Prove by induction that the nth triangular number, T (sub n), is given by T (sub n)= (n/2)(n+1).
2007-05-23 18:22:35 · 4 answers · asked by Anonymous in Science & Mathematics ➔ Mathematics
The keys to induction are to show that the relationship works for the smallest integer to which it applies, then to show that if it applies for one integer, it works for the next higher one.
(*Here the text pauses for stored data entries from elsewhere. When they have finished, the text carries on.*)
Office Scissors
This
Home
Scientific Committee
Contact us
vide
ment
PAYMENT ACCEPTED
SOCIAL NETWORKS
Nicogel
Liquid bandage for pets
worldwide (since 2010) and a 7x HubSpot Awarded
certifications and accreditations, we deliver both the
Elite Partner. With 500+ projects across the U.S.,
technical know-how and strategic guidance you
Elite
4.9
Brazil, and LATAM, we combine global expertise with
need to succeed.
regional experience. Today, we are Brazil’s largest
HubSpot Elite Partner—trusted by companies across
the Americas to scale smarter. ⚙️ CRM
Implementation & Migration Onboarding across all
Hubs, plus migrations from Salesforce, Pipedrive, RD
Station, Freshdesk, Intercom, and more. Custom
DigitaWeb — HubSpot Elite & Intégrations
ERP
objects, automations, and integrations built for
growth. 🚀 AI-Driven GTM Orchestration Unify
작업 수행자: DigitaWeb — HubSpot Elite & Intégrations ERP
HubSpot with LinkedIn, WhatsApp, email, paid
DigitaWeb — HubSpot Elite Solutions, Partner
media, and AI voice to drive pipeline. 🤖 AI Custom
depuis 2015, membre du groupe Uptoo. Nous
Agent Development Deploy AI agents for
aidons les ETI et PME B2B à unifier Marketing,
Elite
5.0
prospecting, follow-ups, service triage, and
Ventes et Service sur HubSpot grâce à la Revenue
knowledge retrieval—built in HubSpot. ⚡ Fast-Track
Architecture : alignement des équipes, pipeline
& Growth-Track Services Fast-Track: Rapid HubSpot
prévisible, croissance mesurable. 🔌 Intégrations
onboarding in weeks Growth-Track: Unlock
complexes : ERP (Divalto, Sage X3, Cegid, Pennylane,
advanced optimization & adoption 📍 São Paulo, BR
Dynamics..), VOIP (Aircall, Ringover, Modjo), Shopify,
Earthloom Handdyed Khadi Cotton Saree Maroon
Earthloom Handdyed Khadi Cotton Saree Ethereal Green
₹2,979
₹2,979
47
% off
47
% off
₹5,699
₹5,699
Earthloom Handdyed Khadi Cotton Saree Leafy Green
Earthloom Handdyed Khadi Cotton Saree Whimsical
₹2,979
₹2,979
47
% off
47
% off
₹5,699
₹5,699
You can then show by repeated application that the relationship works for all integers greater than or equal to the one you started with.
For this example, the first step is to show that the relationship works for n = 1. That is easy. T (sub 1) = (1/2) (1 + 1) = (1/2)(2) = 1, which is indeed the first triangular number.
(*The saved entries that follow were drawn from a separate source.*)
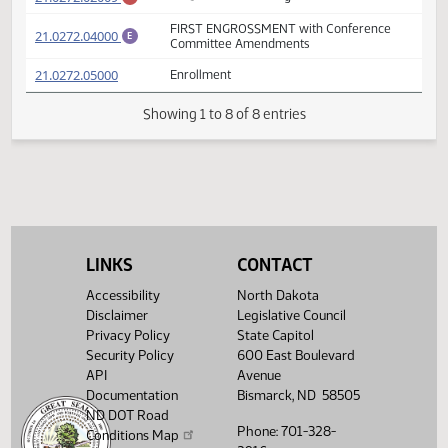
FIRST ENGROSSMENT with Senate
(PDF)
21.0272.03000
E
Amendments
(PDF)
21.0272.02009
Prepared by the Legislative Council staff
A
(PDF)
21.0272.02009
for Senator Holmberg
M
FIRST ENGROSSMENT with Conference
(PDF)
21.0272.04000
E
Committee Amendments
(PDF)
21.0272.05000
Enrollment
Showing 1 to 8 of 8 entries
LINKS
CONTACT
Accessibility
North Dakota
Disclaimer
Legislative Council
Privacy Policy
State Capitol
Security Policy
600 East Boulevard
API
Avenue
Documentation
Bismarck, ND 58505
ND DOT Road
Phone: 701-328-
Conditions Map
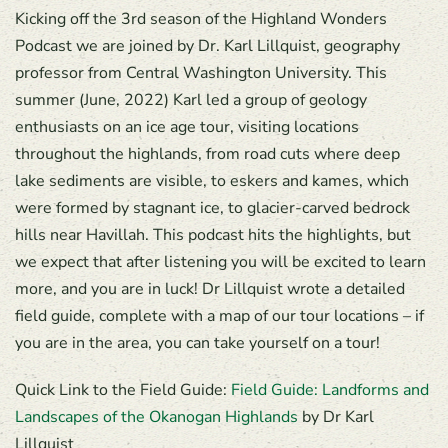
Kicking off the 3rd season of the Highland Wonders
Podcast we are joined by Dr. Karl Lillquist, geography
professor from Central Washington University. This
summer (June, 2022) Karl led a group of geology
enthusiasts on an ice age tour, visiting locations
throughout the highlands, from road cuts where deep
lake sediments are visible, to eskers and kames, which
were formed by stagnant ice, to glacier-carved bedrock
hills near Havillah. This podcast hits the highlights, but
we expect that after listening you will be excited to learn
more, and you are in luck! Dr Lillquist wrote a detailed
field guide, complete with a map of our tour locations – if
you are in the area, you can take yourself on a tour!
Quick Link to the Field Guide:
Field Guide: Landforms and
Landscapes of the Okanogan Highlands
by Dr Karl
Lillquist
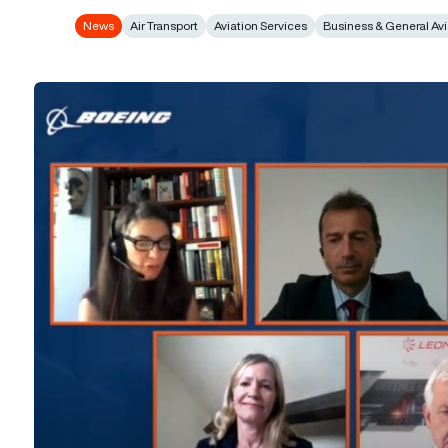
News
Air Transport
Aviation Services
Business & General Avi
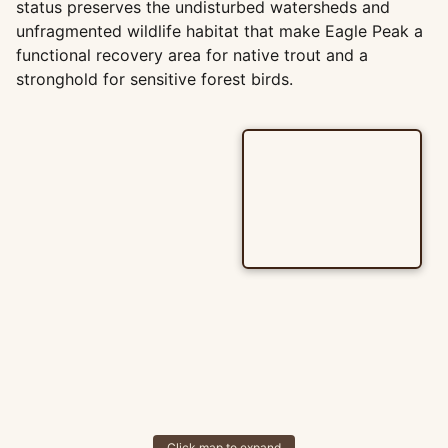
status preserves the undisturbed watersheds and
unfragmented wildlife habitat that make Eagle Peak a
functional recovery area for native trout and a
stronghold for sensitive forest birds.
Click map to expand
For the next step, we assume that the relationship works for some value n. Because a triangular number is the sum of all integers from 1 to n, the next higher triangular number above T(sub n) plus n + 1. Substituting our expression for T(sub n), we get
T (sub n+1) = (n/2)(n+1) + n + 1
= (n/2)(n+1) + 1(n+1)
= (n/2 + 1)(n+1)
= (n/2 + 2/2)(n+1)
= (n+2) * (1/2) * (n+1)
= (n+1) * (1/2) * (n+2)
= ((n+1)/2)(n+2)
= ((n+1)/2)((n+1)+1)
which is the expected value of T (sub n+1)
By induction, since the expression for T(sub 1) holds, so does that for T(sub 2)
and because T(sub 2) holds, so does T(sub 3)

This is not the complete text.